Step-by-step configuration guide for GRE over IPsec tunnels across three different network platforms. Built from a real lab deployment — no comparable multivendor guide exists in one place.
IPsec alone encrypts traffic but only between two endpoints — it cannot carry routing protocols (OSPF, BGP) or multicast. GRE alone tunnels arbitrary protocols but provides no encryption. GRE over IPsec combines both: GRE provides the flexible transport layer, IPsec provides the encryption wrapper.
This lab demonstrates a full mesh of GRE tunnels protected by IKEv2/IPsec between a Cisco IOS router, an OPNsense firewall, and a Palo Alto NGFW.
| Device | Public IP | Tunnel to Cisco | Tunnel to OPNsense | Tunnel to Palo Alto |
|---|---|---|---|---|
| Cisco IOS | 198.51.100.87 |
— | 192.168.73.197/30 |
192.168.201.157/30 |
| OPNsense | 203.0.113.142 |
192.168.73.198/30 |
— | 192.168.144.29/30 |
| Palo Alto | 192.0.2.76 |
192.168.201.158/30 |
192.168.144.30/30 |
— |
| Parameter | Value |
|---|---|
| IKE Encryption | AES-256-GCM |
| PRF | SHA-384 |
| DH Group | Group 20 (NIST P-384) |
| Authentication | Pre-Shared Key |
| Identity type | FQDN |
| ESP Encryption | AES-256-GCM |
| PFS | Group 20 |
- Virtual or physical lab environment (GNS3 / EVE-NG / bare metal)
- Cisco IOS router with IKEv2 support
- OPNsense VM
- Palo Alto VM or physical device
- Routable public IPs between all three peers (or simulated WAN in the lab)
Cisco uses tunnel protection ipsec profile to bind IPsec to GRE tunnel interfaces. A single IKEv2 profile and IPsec profile covers both peers.

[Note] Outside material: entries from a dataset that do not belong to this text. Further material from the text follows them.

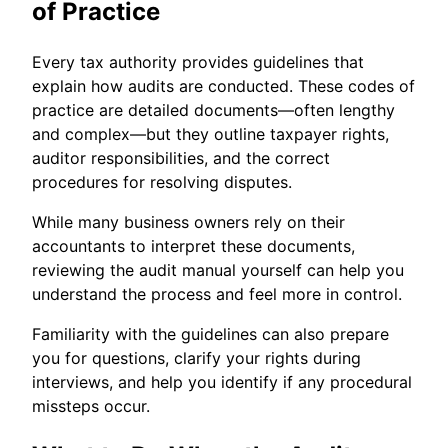
of Practice
Every tax authority provides guidelines that
explain how audits are conducted. These codes of
practice are detailed documents—often lengthy
and complex—but they outline taxpayer rights,
auditor responsibilities, and the correct
procedures for resolving disputes.
While many business owners rely on their
accountants to interpret these documents,
reviewing the audit manual yourself can help you
understand the process and feel more in control.
Familiarity with the guidelines can also prepare
you for questions, clarify your rights during
interviews, and help you identify if any procedural
missteps occur.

crypto ikev2 proposal IKE-PROPOSAL
encryption aes-gcm-256
prf sha384
group 20
crypto ikev2 policy IKE-POLICY
match address local 198.51.100.87
proposal IKE-PROPOSAL
crypto ikev2 keyring IKE-KEYRING
peer OPN
address 203.0.113.142
pre-shared-key local IPSec-key
pre-shared-key remote IPSec-key
peer PA
address 192.0.2.76
pre-shared-key local IPSec-key
pre-shared-key remote IPSec-key
crypto ikev2 profile IKE-PROFILE-PSK
match address local 198.51.100.87
match identity remote fqdn PSK.OPN
match identity remote fqdn PSK.PA
identity local fqdn PSK.CISCO
authentication remote pre-share
authentication local pre-share
keyring local IKE-KEYRING
crypto ipsec transform-set TRS esp-gcm 256
mode tunnel
crypto ipsec profile CIP-PSK
set transform-set TRS
set pfs group20
set ikev2-profile IKE-PROFILE-PSK
interface Tunnel73
description GRE to OPNsense
ip address 192.168.73.197 255.255.255.252
tunnel source 198.51.100.87
tunnel destination 203.0.113.142
tunnel protection ipsec profile CIP-PSK
interface Tunnel201
description GRE to Palo Alto
ip address 192.168.201.157 255.255.255.252
tunnel source 198.51.100.87
tunnel destination 192.0.2.76
tunnel protection ipsec profile CIP-PSKBoth tunnel interfaces share the same IPsec profile. Cisco matches the correct peer from the keyring based on the destination IP of the GRE tunnel.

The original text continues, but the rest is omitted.